(Beginning of Supplied data)

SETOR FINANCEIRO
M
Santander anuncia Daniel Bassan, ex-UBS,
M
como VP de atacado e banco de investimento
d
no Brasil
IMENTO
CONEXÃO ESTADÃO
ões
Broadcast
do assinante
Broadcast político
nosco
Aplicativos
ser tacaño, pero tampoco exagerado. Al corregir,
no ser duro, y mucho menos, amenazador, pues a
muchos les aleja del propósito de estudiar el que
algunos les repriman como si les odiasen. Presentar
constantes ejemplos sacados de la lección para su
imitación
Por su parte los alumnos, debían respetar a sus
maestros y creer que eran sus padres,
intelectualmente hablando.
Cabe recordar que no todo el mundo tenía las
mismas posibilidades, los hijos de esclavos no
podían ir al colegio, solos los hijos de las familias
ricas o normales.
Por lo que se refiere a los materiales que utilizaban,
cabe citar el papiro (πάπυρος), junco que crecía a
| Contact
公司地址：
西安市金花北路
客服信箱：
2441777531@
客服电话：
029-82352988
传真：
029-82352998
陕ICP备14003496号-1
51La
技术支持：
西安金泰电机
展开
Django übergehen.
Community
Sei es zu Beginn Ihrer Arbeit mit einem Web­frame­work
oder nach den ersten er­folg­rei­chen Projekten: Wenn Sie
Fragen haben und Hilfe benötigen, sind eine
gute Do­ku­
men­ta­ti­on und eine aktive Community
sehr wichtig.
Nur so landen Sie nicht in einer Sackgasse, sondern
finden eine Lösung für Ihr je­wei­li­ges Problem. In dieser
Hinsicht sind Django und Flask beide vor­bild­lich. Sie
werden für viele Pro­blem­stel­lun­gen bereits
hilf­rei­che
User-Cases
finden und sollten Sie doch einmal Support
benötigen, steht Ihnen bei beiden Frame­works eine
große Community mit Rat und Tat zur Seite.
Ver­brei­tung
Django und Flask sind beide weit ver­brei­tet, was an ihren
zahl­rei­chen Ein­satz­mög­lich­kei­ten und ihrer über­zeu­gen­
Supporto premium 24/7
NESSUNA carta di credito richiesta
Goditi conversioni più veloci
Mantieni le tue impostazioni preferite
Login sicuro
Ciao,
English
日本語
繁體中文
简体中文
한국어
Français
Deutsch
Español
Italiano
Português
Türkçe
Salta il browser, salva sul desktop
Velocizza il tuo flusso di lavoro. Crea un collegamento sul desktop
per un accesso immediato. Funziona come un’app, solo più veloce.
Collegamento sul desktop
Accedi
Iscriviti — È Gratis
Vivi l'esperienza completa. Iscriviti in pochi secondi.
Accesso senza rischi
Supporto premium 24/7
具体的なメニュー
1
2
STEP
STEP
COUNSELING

(End of Supplied data)

* _Instructions for the task_
Using only the entries above, output the line with "algunos les repriman", the line with "Por lo que se", and all lines between them, exactly as they stand.

* _Task solution_
algunos les repriman como si les odiasen. Presentar
constantes ejemplos sacados de la lección para su
imitación
Por su parte los alumnos, debían respetar a sus
maestros y creer que eran sus padres,
intelectualmente hablando.
Cabe recordar que no todo el mundo tenía las
mismas posibilidades, los hijos de esclavos no
podían ir al colegio, solos los hijos de las familias
ricas o normales.
Por lo que se refiere a los materiales que utilizaban,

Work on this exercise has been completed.